Publié le 24 Août 2013

Simeon ten Holt - Solo Piano music (Volumes I-V)

Dans l'Océan du Temps

   Décédé le 25 novembre 2012 à l'âge de 89 ans, Simeon ten Holt est sans doute l'un des compositeurs néerlandais les plus importants de la fin du vingtième siècle et du début de l'actuel. Très connu dans son pays, il l'est beaucoup moins (euphémisme ?) dans le nôtre. Lié au mouvement De Stijl, il a étudié auprès de compositeurs locaux, mais aussi pendant cinq années à Paris sous la direction de Arthur Honegger et Darius Milhaud (Philip Glass a aussi été l'élève de ce dernier), un apprentissage qu'il qualifie d'expériences  plaisantes, sans aucune importance sur sa trajectoire de compositeur. Un moment tenté par l'atonalité, le sérialisme, il élabore un procédé qu'il appelle "dialogisme", caractérisées par des structures en chiasme centrées sur des tritons. Souvent rattaché au courant minimaliste pour son écriture fondée sur des structures rythmiques répétitives, il conçoit des œuvres mouvantes, dont la durée n'est pas fixée, chaque interprétation permettant aux instrumentistes d'opérer des choix propres. De fait, chaque pièce devient une forme organique en perpétuelle évolution, travaillée par des boucles serrées variées. Je le comparerais volontiers à un Morton Feldman en raison de leur goût pour les longues tapisseries sonores. Mais autant l'américain crée un climat de quiétude par la juxtaposition de rares raréfiées, surtout à la fin de sa vie, autant le néerlandais (en tout cas ici) virevolte, caracole, donne à sa musique un caractère virtuose lié à une rythmique volontiers endiablée, infatigable...Deux compositeurs aux extrêmes de la constellation minimaliste, dans des marges très personnelles.

   Il doit sa célébrité à Canto Ostinato, élaboré entre 1975 et 1979, interprété pour la première fois dans une église de Bergen, la petite ville côtière néerlandaise où il vivait, pour trois pianos et un orgue électrique alors qu'il fut écrit originellement pour piano solo. Depuis ont fleuri différentes versions, au moins huit, une pour huit violoncelles étant imminente.

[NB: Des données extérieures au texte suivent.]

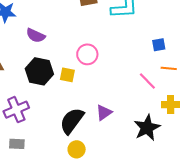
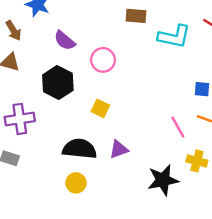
pink circle: (87, 54) -> (103, 60), moved
yellow square: (67, 75) -> (100, 108), moved
black semicircle: (72, 121) -> (80, 149), turned 44

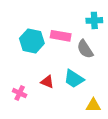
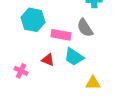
pink rectangle: (61, 36) -> (61, 35), moved

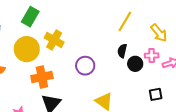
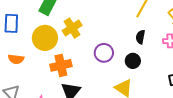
yellow cross: (54, 40) -> (72, 28), turned 30
black circle: (135, 64) -> (133, 61), moved

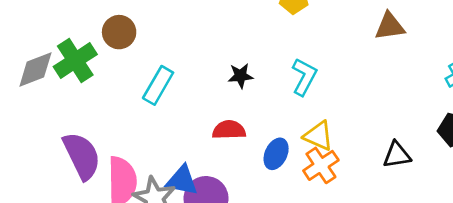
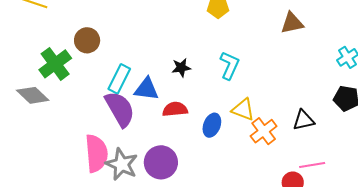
gray diamond: (35, 70) -> (33, 95), moved, turned 68
purple semicircle: (82, 156) -> (120, 109), moved
orange cross: (321, 165) -> (264, 131), moved
blue triangle: (182, 180) -> (146, 89), moved

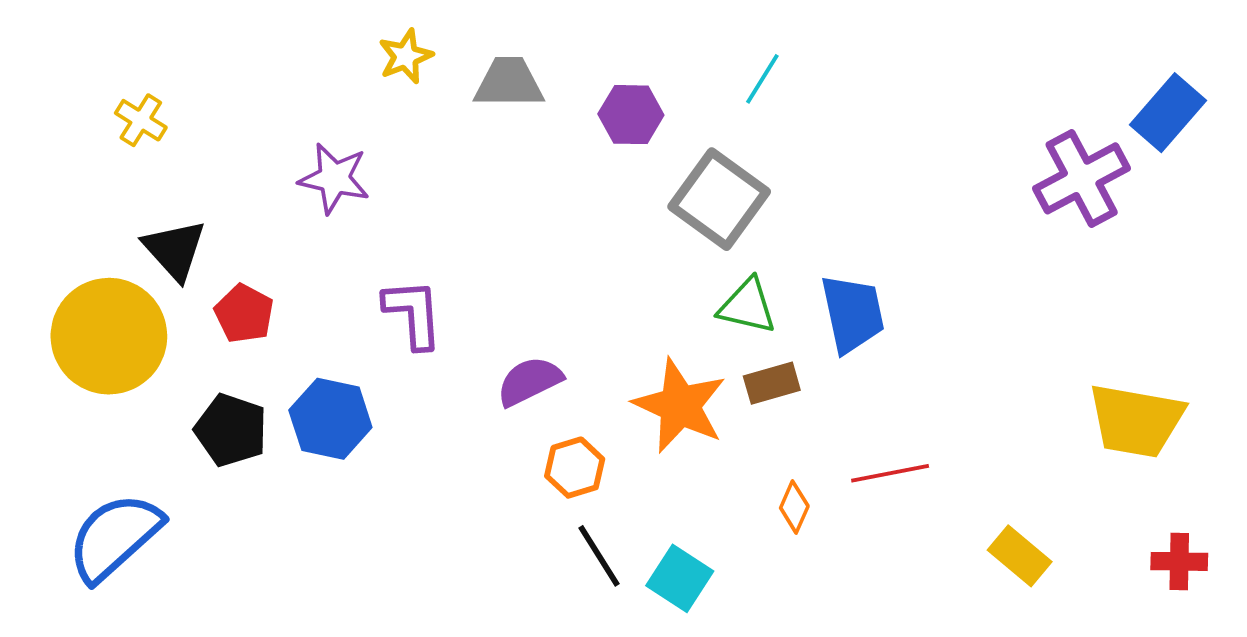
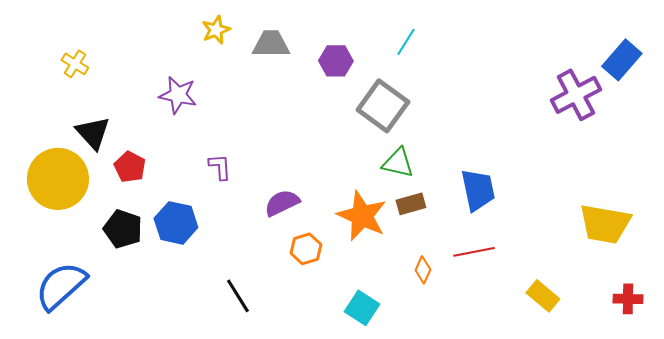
purple L-shape: (413, 314) -> (220, 167), size x0.7
blue trapezoid: (853, 314) -> (478, 190), moved
black line: (599, 556) -> (238, 296), moved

  Le pianiste néerlandais Jeroen van Veen, auquel on doit déjà deux coffrets formidables pour découvrir les facettes du minimalisme - Minimal piano Collection, 9 cds / Minimal piano Collection Volume X_XX, 11 cds - et un monumental coffret de dix cds consacrés aux œuvres pour plusieurs pianos de Simeon ten Holt, vient de publier un "petit" coffret de cinq disques dédiés aux compositions pour piano solo. On y retrouve sans surprise Canto Ostinato (interprété pour deux pianos avec son épouse Sandra au volume X de la Minimal piano Collection) en première position.

   Un peu plus de cent sections pour presque quatre-vingt minutes d'un chant obstiné, en effet, jamais en peine, nous entraînant au fil de ses variations incessantes, laissant entrevoir des bribes d'une mélodie tapie dans la trame profonde. Très vite, on perd tout repère, on s'abandonne au flux, sans souvenir, sans avenir. Le rythme est tel que la mémoire n'a plus le temps d'intervenir pour nous transporter en dehors du moment présent - je parle évidemment de l'auditeur qui n'a pas décroché, dérouté, effrayé par l'espace à parcourir. C'est une musique authentiquement séduisante, qui détourne du droit chemin des soucis pour nous ramener au temps pur. Le jeu lumineux de Jeroen, sa frappe joyeuse, sont irrésistibles !

  Et les quatre autres disques, me direz-vous ? Sur le disque 2, on trouve Natalon in E (1979-1980) une pièce en cinq mouvements, plus courte - quarante-deux minutes seulement ! - qui m'a parfois déconcerté, surtout dans le second mouvement, du Bach un peu mièvre aurait-on dit, mais qui m'a ensuite pris par surprise par des variations très imprévues, avec un "Lento Sustenuto" rare et émouvant et un finale "Molto Allegro Giusto"alternant brillamment moments graves et enlevés. Et un délicieux "Aforisme II" de 1974 dans la lignée d'un Chopin ou d'un Schumann : étonnant !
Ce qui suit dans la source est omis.